Blue moon.






El rayo de luz cruza la sala oscura, transporta brillos indecisos, se desliza en la oscuridad, parte de una pequeña ventana donde habita una sombra desconocida, cuidadora del mágico haz. El rayito se expande antes de llegar a su destino y cuando llega explota en la blanca pantalla haciendo un arte maravilloso, iluminando caras perplejas, mostrando mundos e historias que sólo veremos en esta negra sala.

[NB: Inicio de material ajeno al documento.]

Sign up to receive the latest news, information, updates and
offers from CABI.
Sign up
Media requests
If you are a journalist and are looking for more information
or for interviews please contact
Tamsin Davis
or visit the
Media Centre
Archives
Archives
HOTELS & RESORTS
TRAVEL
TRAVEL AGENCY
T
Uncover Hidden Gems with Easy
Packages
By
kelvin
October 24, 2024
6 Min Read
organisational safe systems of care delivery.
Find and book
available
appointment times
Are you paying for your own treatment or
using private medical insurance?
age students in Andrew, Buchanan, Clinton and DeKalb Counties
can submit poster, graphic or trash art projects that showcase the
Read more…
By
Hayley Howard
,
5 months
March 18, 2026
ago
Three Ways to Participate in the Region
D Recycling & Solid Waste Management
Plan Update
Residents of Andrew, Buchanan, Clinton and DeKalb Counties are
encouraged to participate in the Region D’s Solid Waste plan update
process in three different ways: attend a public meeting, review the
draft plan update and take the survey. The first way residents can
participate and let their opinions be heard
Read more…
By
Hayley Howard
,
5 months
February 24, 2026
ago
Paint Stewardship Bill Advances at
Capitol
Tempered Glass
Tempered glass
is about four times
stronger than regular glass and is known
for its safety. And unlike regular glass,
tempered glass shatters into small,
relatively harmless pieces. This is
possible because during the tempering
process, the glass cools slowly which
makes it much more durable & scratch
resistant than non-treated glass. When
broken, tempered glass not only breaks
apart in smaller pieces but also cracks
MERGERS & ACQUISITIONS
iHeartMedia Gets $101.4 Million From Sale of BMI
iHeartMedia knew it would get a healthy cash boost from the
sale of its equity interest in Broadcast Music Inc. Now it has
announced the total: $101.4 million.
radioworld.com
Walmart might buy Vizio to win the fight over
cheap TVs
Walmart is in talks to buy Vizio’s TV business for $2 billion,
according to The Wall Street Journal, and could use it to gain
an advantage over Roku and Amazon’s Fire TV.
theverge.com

Características letras blancas sobre fondo negro, jazz pasado de moda, sonrío, siempre una letra parecida, siempre una canción distinta y tan sólo eso me arranca la primera sonrisa de mi tarde de cine. Hoy Woody Allen nos lleva a la sórdida montaña rusa de los ricos, a la monótona e interesante vida de los pobres. La cámara se mueve entre el ir y venir del latido de San Francisco, calles atestadas de gente, taxis amarillos, diálogo vibrante. Al parecer Jasmine, pura Blanche DuBois de Tennessee Williams, está en la ruina y los bajos barrios donde vive su desdichada hermana son poco para ella, habla sola, no tiene más que vodka, prozac y una exacerbada concupiscencia. Recuerda días pasados donde su crapuloso marido la callaba con diamantes. Tejemanejes, traumas y una cama con dosel, paisajes que dilatan pupilas, actuaciones y un guión memorable para sentir pena de la que se ha quedado sin un dólar. Aprendiendo que el éxito es inasible para las cajeras de supermercado, pienso en algo de mi vida que se parece a la última escena de la película. El jazz vuelve cuando aparecen los créditos finales, salgo de mi ensimismamiento, me levanto y veo la mitad de mi silueta en la pantalla, hago burla al cansado haz de luz mientras asimilo esta sensacional película, salgo al frío de la calle, cojo su mano y la llevo a un restaurante donde de fondo se escuche Blue Moon.